Forests reveal themselves in layers. Standing trees reach for the sun while younger trees await their turn. Lower still are the ferns, lush and green and nestled among the mosses that coat the rocky soil. 









 I love forests like this. And the roar of Avalanche falls pulled me deeper into the experience.


I wasn't alone in this place, but the the sounds of the humans melted away while the rush of a swift, jade river transported me to an earlier time.another world.

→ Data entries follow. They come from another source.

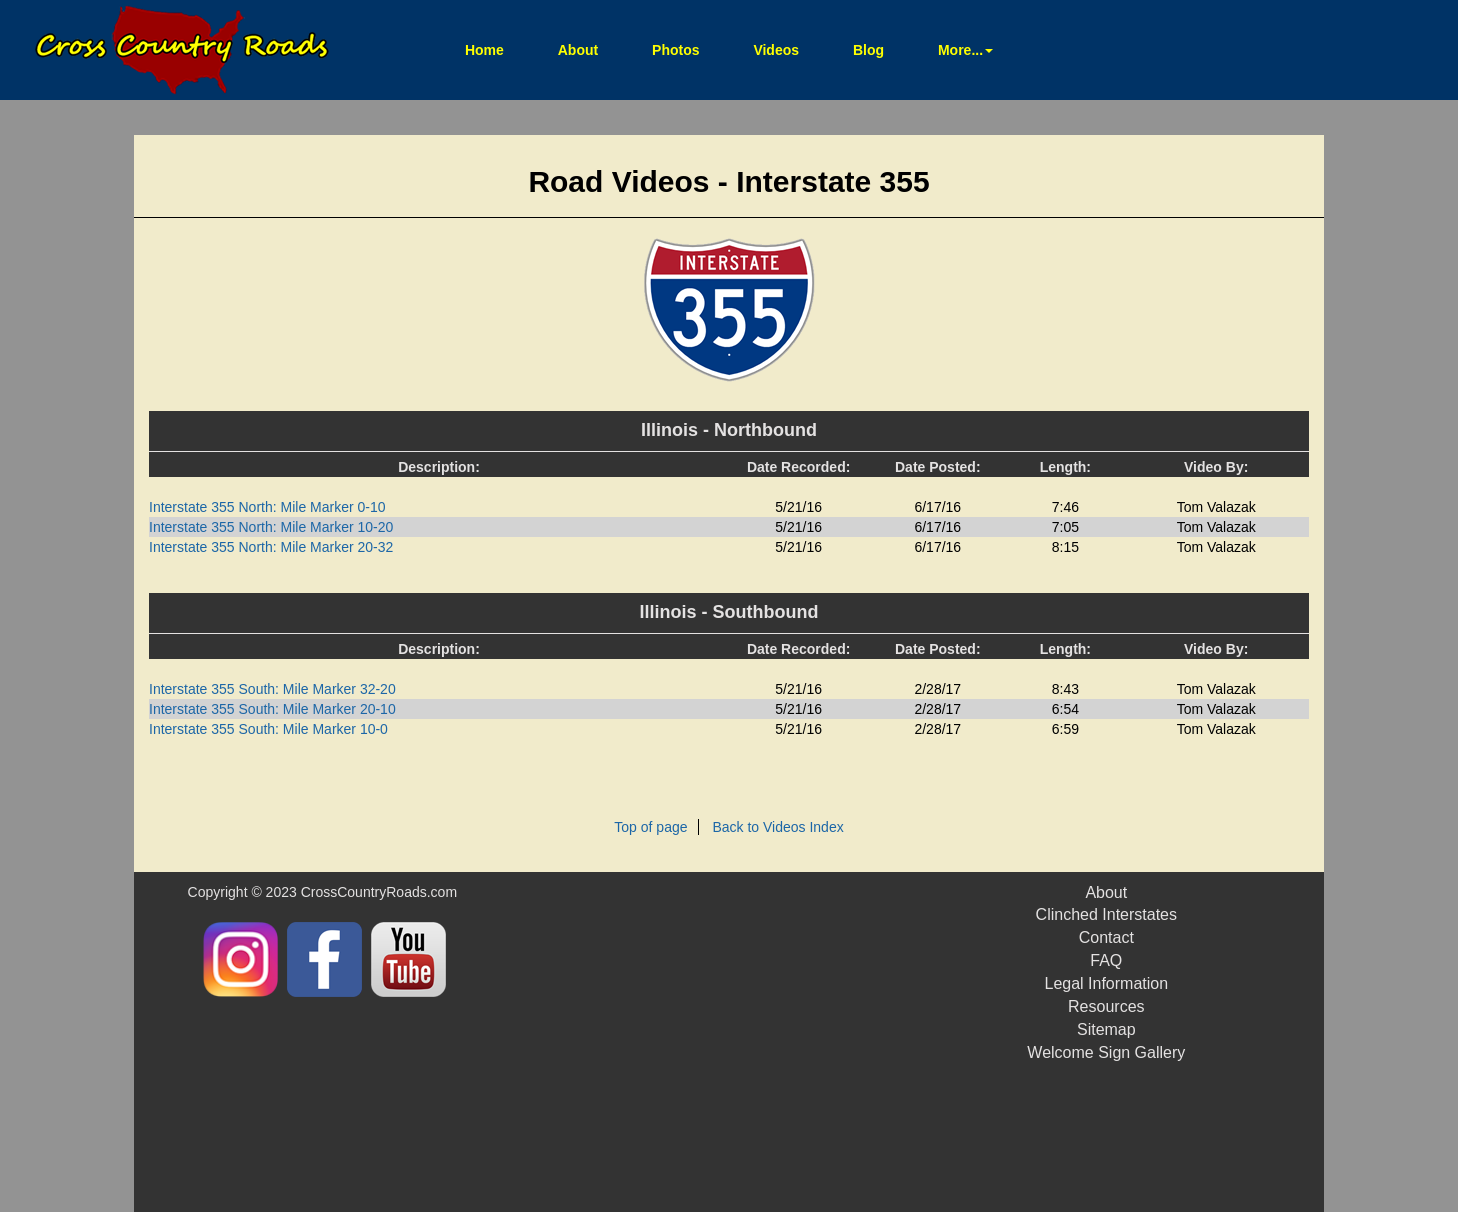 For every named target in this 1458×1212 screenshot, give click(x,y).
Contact (1106, 937)
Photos (675, 50)
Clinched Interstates (1106, 914)
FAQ (1106, 960)
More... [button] (965, 50)
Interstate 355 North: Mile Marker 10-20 (271, 527)
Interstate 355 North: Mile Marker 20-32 (271, 547)
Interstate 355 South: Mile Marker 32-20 (272, 689)
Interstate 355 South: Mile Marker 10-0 (268, 729)
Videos (776, 50)
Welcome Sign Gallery (1106, 1052)
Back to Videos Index (777, 827)
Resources (1106, 1006)
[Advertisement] (780, 1042)
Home (497, 48)
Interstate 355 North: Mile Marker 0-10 (267, 507)
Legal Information (1106, 983)
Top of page (650, 827)
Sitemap (1106, 1029)
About (578, 50)
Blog (868, 50)
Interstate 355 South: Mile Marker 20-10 (272, 709) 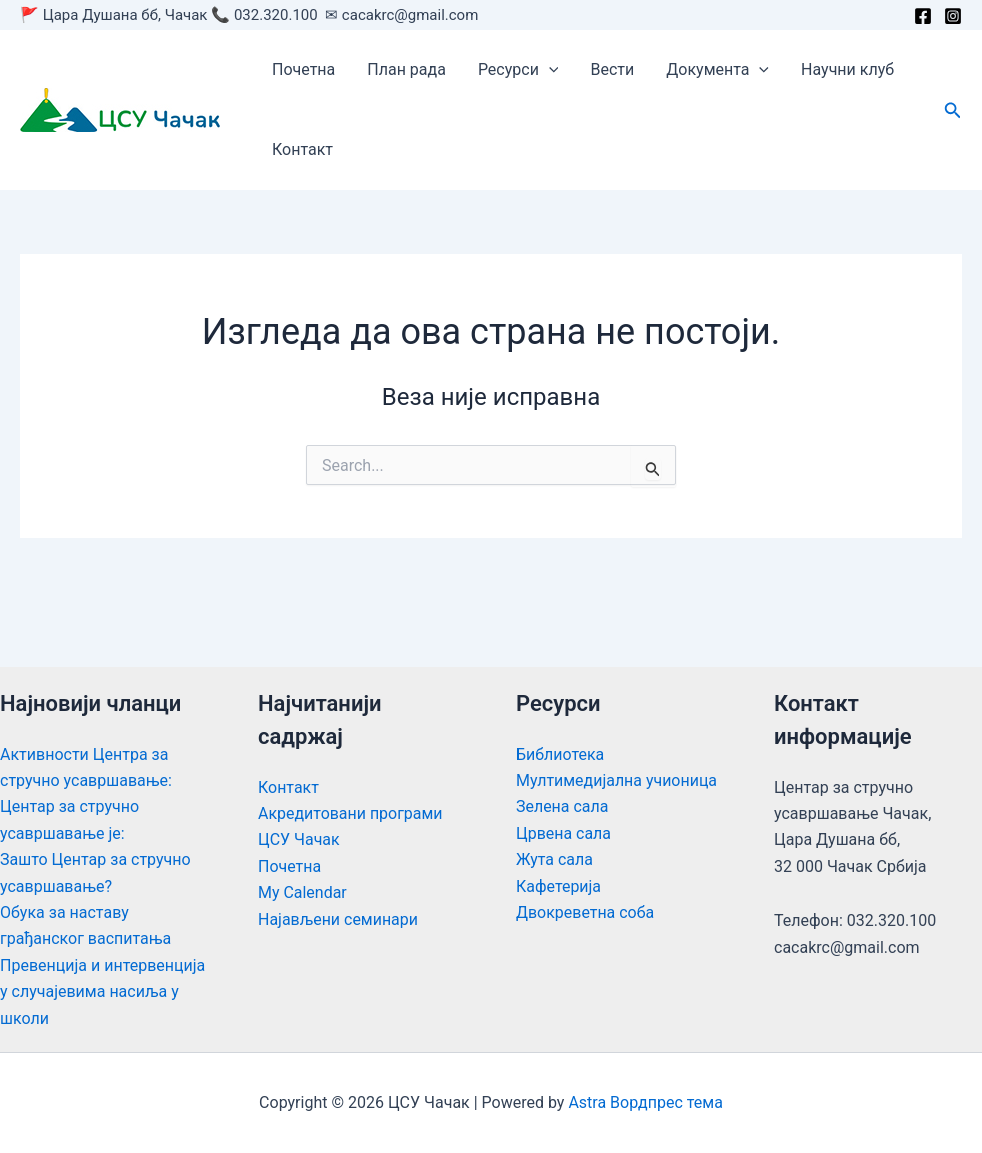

Excerpt from Cairn: A Dragon Memoir
The twisted, burbling stream threaded through the lush forest, pooling here and tumbling over stones there. The air was scented with the richness of the earth, and the trees were alive with sleeping birds and singing frogs. As they approached a plum tree, Leaf’s belly rumbled, again. The peach had set things in motion inside her atrophied digestive tract. As she walked beneath the heavy limbs, a plum dropped to the ground, bounced once, and spun in half circle. 

I always find the words in the woods.


Look at that tree. It might have been alive when Lewis and Clark turned south just east of Glacier to find a way through the Rocky mountains. Think of everything this tree has seen. Although rooted in place, people have been passing by for hundreds of years. Native Americans, Buffalo hunters, white settlers, trappers, nineteenth century women in elegant high collared dresses, twentieth century flower children in colorful bell bottom blue jeans, tree-huggers, bored teenagers, bawling babies, elderly couples holding hands, and finally me. My head spins. 

Finally I find it: Avalanche Falls. Deep within a narrow crack in the stone, and gushing over toppled car-size boulders. I didn't want to leave, but when I turned, I saw this. 
The mountain called me back to the car and my little ragtag family. We had more adventures waiting for us.